● **THE PROBLEM**:
Give back exactly the lines from the beginning of the listing below to the line holding "for precise", both ends included; the pictures stay out.

● **DATA RECORDS**:
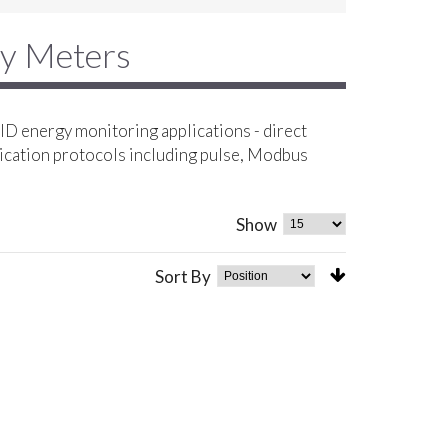
gy Meters
D energy monitoring applications - direct
ication protocols including pulse, Modbus
Show
Sort By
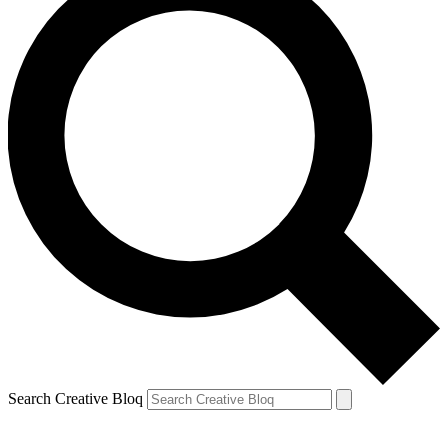
Search Creative Bloq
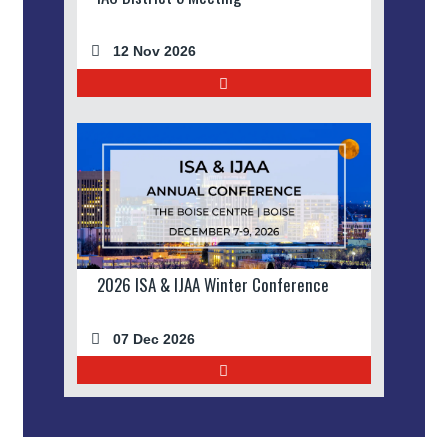
12 Nov 2026
2026 ISA & IJAA Winter Conference
07 Dec 2026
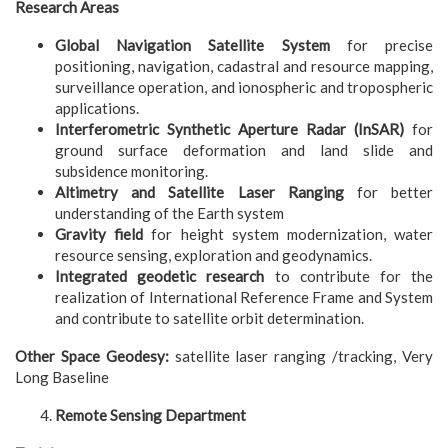
Research Areas
Global Navigation Satellite System
for precise
positioning, navigation, cadastral and resource mapping,
surveillance operation, and ionospheric and tropospheric
applications.
Interferometric Synthetic Aperture Radar (InSAR)
for
ground surface deformation and land slide and
subsidence monitoring.
Altimetry and Satellite Laser Ranging
for better
understanding of the Earth system
Gravity field
for height system modernization, water
resource sensing, exploration and geodynamics.
Integrated geodetic research
to contribute for the
realization of International Reference Frame and System
and contribute to satellite orbit determination.
Other Space Geodesy:
satellite laser ranging /tracking, Very
Long Baseline
Remote Sensing Department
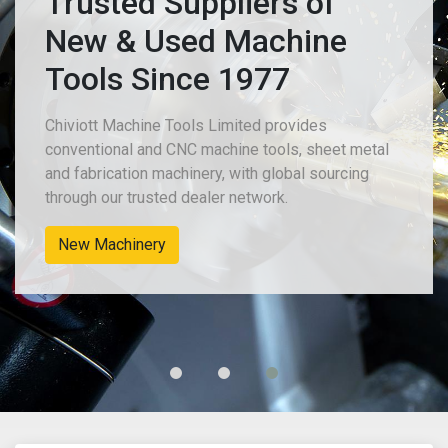
Trusted Suppliers of
New & Used Machine
Tools Since 1977
Chiviott Machine Tools Limited provides
conventional and CNC machine tools, sheet metal
and fabrication machinery, with global sourcing
through our trusted dealer network.
New Machinery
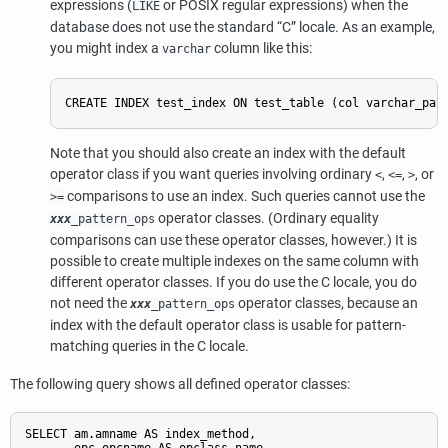
expressions (
or POSIX regular expressions) when the
LIKE
database does not use the standard
“
C
”
locale. As an example,
you might index a
column like this:
varchar
Note that you should also create an index with the default
operator class if you want queries involving ordinary
,
,
, or
<
<=
>
comparisons to use an index. Such queries cannot use the
>=
operator classes. (Ordinary equality
xxx
_pattern_ops
comparisons can use these operator classes, however.) It is
possible to create multiple indexes on the same column with
different operator classes. If you do use the C locale, you do
not need the
operator classes, because an
xxx
_pattern_ops
index with the default operator class is usable for pattern-
matching queries in the C locale.
The following query shows all defined operator classes:
SELECT am.amname AS index_method,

● **THE ANSWER**:
gy Meters
D energy monitoring applications - direct
ication protocols including pulse, Modbus
Show
Sort By
Search Creative Bloq
12 Nov 2026
2026 ISA & IJAA Winter Conference
07 Dec 2026
Research Areas
Global Navigation Satellite System
for precise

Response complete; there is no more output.